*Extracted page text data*
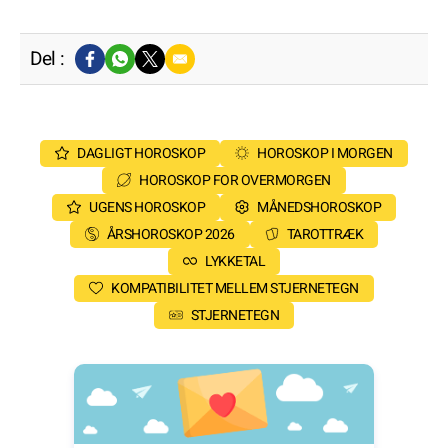
Del :
DAGLIGT HOROSKOP
HOROSKOP I MORGEN
HOROSKOP FOR OVERMORGEN
UGENS HOROSKOP
MÅNEDSHOROSKOP
ÅRSHOROSKOP 2026
TAROTTRÆK
LYKKETAL
KOMPATIBILITET MELLEM STJERNETEGN
STJERNETEGN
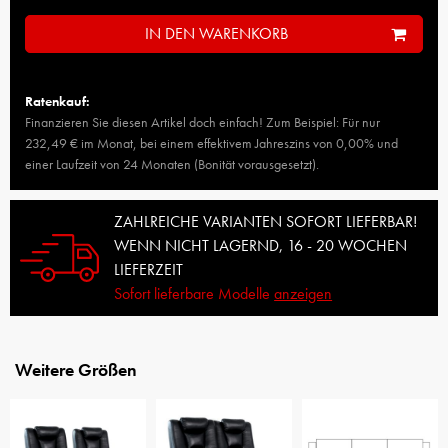
IN DEN WARENKORB
Ratenkauf:
Finanzieren Sie diesen Artikel doch einfach! Zum Beispiel: Für nur
232,49 € im Monat, bei einem effektivem Jahreszins von 0,00% und
einer Laufzeit von 24 Monaten (Bonität vorausgesetzt).
ZAHLREICHE VARIANTEN SOFORT LIEFERBAR!
WENN NICHT LAGERND, 16 - 20 WOCHEN
LIEFERZEIT
Sofort lieferbare Modelle
anzeigen
Weitere Größen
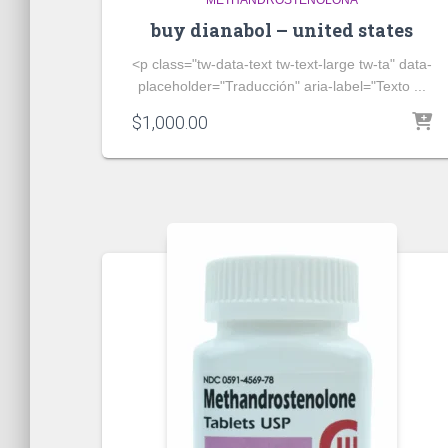
METHANDROSTENOLONA
buy dianabol – united states
<p class="tw-data-text tw-text-large tw-ta" data-
placeholder="Traducción" aria-label="Texto ...
$
1,000.00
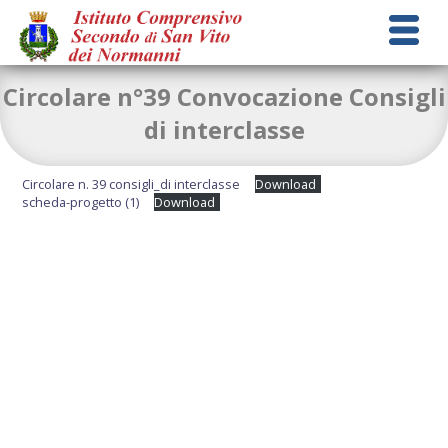
Circolare n°39 Convocazione Consigli
di interclasse
Circolare n. 39 consigli_di interclasse
Download
scheda-progetto (1)
Download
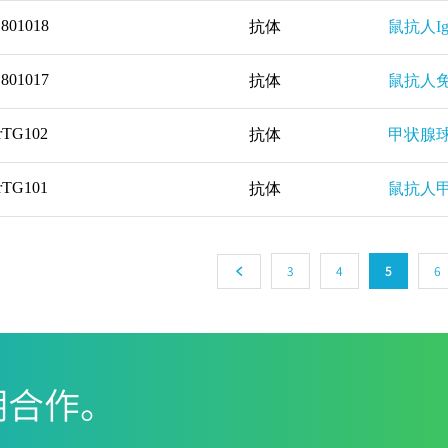
801018
抗体
鼠抗人I
801017
抗体
鼠抗人免
rTG102
抗体
甲状腺
rTG101
抗体
鼠抗人
3
4
5
6
期合作。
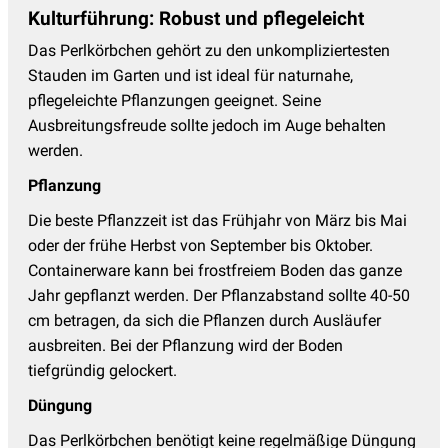
Tränendes Herz - Dicentra
(4)
Kulturführung: Robust und pflegeleicht
Trollblume
(2)
Das Perlkörbchen gehört zu den unkompliziertesten
Veilchen
(5)
Stauden im Garten und ist ideal für naturnahe,
pflegeleichte Pflanzungen geeignet. Seine
Wermut - Artemisia
(9)
Ausbreitungsfreude sollte jedoch im Auge behalten
Wiesenknopf - Sanguisorba
(10)
werden.
Wiesenraute
(8)
Pflanzung
Winteraster - Chrysanthemum
(12)
Die beste Pflanzzeit ist das Frühjahr von März bis Mai
oder der frühe Herbst von September bis Oktober.
Wolfsmilch - Euphorbia
(13)
Containerware kann bei frostfreiem Boden das ganze
Ziersalbei
(15)
Jahr gepflanzt werden. Der Pflanzabstand sollte 40-50
Ziest - Stachys
(5)
cm betragen, da sich die Pflanzen durch Ausläufer
ausbreiten. Bei der Pflanzung wird der Boden
tiefgründig gelockert.
Düngung
Das Perlkörbchen benötigt keine regelmäßige Düngung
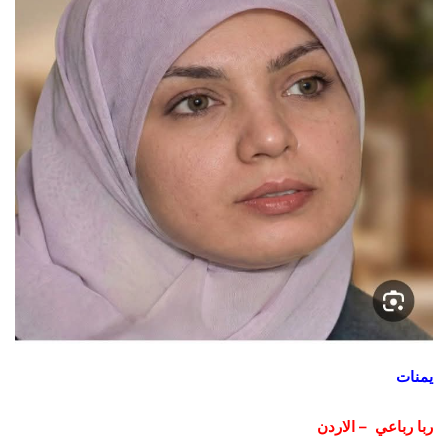
يمنات
ربا رباعي – الاردن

*Exercise prompt*
Find every line in the records that contains the word "werden"; copy those lines.

*Result below*
werden.
Jahr gepflanzt werden. Der Pflanzabstand sollte 40-50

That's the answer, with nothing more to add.